My path into search actually started with a security problem that existing databases couldn’t solve. Back in 2012, I was tasked with building cross-device algorithms to scan everything on our network—from operating systems to applications—protecting sensitive data from potential attacks.

The breakthrough moment came when I realized this wasn’t just an algorithmic challenge. The real bottleneck was that traditional database systems simply couldn’t handle the scale and real-time requirements we needed. That’s when I went down the rabbit hole of building custom storage engines, indexing strategies, and query planners from scratch.

When I joined Oracle Cloud Infrastructure in 2017, I encountered logging data at unprecedented scale—hundreds of millions of events per second, petabytes of data daily.

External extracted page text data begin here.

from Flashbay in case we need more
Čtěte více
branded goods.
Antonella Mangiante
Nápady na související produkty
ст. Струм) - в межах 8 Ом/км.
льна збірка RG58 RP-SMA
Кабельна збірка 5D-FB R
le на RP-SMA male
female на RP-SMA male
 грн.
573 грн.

Building a proprietary database to handle all of OCI’s logging needs taught me that the line between “database” and “search” gets pretty blurry when you're operating at cloud scale. Whether you’re doing SIEM analysis, security ML, or traditional search, it really comes down to answering questions as accurately and quickly as possible.

The real turning point was when I was tapped to architect something entirely new for OCI—not just another massive observability database, but a true search platform. We chose OpenSearch as our foundation because the open ecosystem allowed us to push performance boundaries in ways proprietary systems couldn’t match. That became OCI Search Services, powered by OpenSearch.

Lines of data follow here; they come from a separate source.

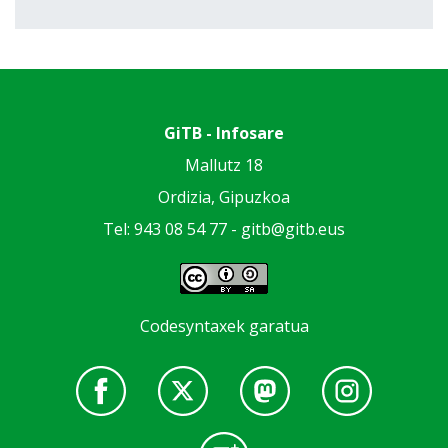
GiTB - Infosare
Mallutz 18
Ordizia, Gipuzkoa
Tel: 943 08 54 77 -
gitb@gitb.eus
Codesyntaxek garatua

What fascinated me was how the performance optimization techniques I’d developed for security scanning and logging directly applied to search relevance problems. Now at DataStax with jVector and search on OpenSearch, I'm bringing that same systems-level thinking to vector search, where the indexing trade-offs remind me of those early database optimization challenges—just with a lot more dimensions.

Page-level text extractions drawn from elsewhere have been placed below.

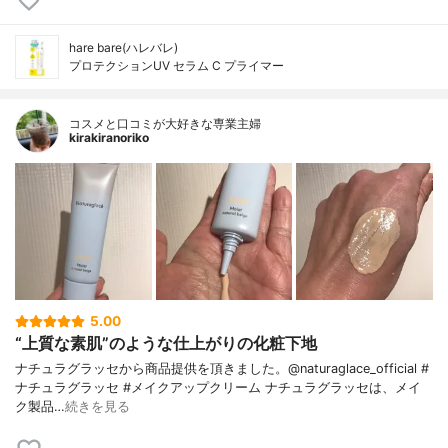
hare bare(ハレバレ)
プロテクションUV セラム C プライマー
コスメと口コミが大好きな専業主婦
kirakiranoriko
5.00
“上質な素肌”のような仕上がりの化粧下地
ナチュラグラッセから商品提供を頂きました。@naturaglace_official #
ナチュラグラッセ #メイクアップクリーム ナチュラグラッセは、メイ
ク製品…
続きを見る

Tell us about your current role and what you’re working on these days.

At DataStax, now part of IBM, I’m architecting our next-generation search capabilities for enterprise AI applications. While we have Astra DB—our serverless Cassandra offering—we’re strategically adding OpenSearch to create a unified platform that gives customers the best of both worlds: Cassandra’s operational simplicity for transactional workloads and OpenSearch’s advanced search and analytics capabilities.

My primary focus is pushing the boundaries of vector search quality through jVector, our core vector search library, while simultaneously evolving OpenSearch’s storage engine and KNN capabilities to support features that simply don’t exist elsewhere.

The challenge that keeps me up at night is the recall-performance trade-off problem. Every customer has different vector datasets, different latency requirements, and different cost constraints. A recommendation system serving millions of users has completely different needs than a RAG application doing document retrieval. We’re building adaptive systems that can automatically optimize these trade-offs based on actual usage patterns rather than forcing customers to become vector search experts themselves.

Could you describe a ‘favorite failure’—a setback that ultimately led to an important lesson or breakthrough in your work?

There’s a pattern in my career where I start by thinking “I can build a better X” and end up realizing “Wait, do we even need X in the first place?”

The most recent example happened when I was obsessing over our vector bulk loading performance. I spent days figuring out offline index construction. We were getting decent improvements, but I kept hitting walls whenever I thought of any real-world use cases.

What about incremental updates? What happens during changes? Deletes? It added too many edge cases and too much operational complexity.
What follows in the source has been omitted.